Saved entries
☆ ☆ ☆ ☆ ☆

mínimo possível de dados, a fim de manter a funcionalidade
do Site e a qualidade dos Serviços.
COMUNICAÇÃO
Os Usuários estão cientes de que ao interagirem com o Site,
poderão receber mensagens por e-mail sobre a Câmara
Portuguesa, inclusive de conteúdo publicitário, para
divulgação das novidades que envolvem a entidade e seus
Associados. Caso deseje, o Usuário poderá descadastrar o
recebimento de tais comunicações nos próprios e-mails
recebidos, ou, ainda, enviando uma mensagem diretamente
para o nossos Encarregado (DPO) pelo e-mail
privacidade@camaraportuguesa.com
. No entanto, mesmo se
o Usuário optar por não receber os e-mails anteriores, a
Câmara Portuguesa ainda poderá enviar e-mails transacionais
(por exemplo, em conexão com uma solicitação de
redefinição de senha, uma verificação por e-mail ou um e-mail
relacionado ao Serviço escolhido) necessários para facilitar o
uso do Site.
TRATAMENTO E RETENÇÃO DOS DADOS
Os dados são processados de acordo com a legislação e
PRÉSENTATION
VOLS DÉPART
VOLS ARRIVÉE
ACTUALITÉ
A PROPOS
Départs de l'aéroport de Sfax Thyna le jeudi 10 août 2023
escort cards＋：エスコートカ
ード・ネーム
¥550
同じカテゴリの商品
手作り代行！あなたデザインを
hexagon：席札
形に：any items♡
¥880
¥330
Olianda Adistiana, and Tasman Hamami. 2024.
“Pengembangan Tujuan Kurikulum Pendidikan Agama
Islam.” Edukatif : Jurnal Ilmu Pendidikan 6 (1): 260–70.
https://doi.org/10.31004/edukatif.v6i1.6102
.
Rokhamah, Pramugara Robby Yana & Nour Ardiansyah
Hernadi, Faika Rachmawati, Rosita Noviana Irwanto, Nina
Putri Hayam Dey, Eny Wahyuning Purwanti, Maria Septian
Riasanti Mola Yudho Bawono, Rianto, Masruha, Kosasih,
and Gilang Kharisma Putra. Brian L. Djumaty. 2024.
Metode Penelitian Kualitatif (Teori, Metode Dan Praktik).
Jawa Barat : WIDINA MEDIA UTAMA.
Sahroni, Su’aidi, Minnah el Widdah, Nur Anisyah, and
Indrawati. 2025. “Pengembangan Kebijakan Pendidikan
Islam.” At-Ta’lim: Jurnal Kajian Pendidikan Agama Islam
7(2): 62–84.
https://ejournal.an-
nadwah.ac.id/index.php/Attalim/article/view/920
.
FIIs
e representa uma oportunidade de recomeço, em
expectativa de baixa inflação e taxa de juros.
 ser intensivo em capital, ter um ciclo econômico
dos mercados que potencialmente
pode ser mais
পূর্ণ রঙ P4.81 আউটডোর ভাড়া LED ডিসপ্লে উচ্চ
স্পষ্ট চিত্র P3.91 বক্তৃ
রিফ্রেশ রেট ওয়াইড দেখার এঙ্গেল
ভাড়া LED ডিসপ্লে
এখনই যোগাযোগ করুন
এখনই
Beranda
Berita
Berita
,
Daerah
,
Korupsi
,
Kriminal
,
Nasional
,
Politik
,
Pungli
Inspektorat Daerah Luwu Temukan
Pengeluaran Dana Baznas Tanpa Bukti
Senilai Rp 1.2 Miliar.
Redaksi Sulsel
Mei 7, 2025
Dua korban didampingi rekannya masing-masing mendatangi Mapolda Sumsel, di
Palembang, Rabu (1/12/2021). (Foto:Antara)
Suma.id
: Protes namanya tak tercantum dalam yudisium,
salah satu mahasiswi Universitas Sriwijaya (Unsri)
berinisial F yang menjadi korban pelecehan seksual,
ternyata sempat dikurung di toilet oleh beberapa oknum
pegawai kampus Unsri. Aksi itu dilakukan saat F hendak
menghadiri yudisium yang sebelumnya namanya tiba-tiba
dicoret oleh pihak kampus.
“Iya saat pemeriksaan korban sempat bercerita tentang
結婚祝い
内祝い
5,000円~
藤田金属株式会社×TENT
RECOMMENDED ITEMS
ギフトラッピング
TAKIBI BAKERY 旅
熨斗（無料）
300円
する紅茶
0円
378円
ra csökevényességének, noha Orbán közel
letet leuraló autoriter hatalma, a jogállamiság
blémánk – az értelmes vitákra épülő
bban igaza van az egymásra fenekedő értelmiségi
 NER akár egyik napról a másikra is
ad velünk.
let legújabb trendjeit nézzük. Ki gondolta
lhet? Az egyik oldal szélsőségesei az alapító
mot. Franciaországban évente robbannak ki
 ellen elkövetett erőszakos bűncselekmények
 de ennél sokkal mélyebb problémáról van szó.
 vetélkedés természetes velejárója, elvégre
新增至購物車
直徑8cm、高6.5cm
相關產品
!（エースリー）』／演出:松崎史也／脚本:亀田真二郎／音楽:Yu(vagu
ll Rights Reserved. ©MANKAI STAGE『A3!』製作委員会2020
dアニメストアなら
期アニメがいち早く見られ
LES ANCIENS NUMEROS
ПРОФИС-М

☆ ☆ ☆ ☆ ☆

__ASSIGNMENT__. Count of lines with "korban": please work it out for the entries above and give the number by itself.

__ANSWER AREA__. 3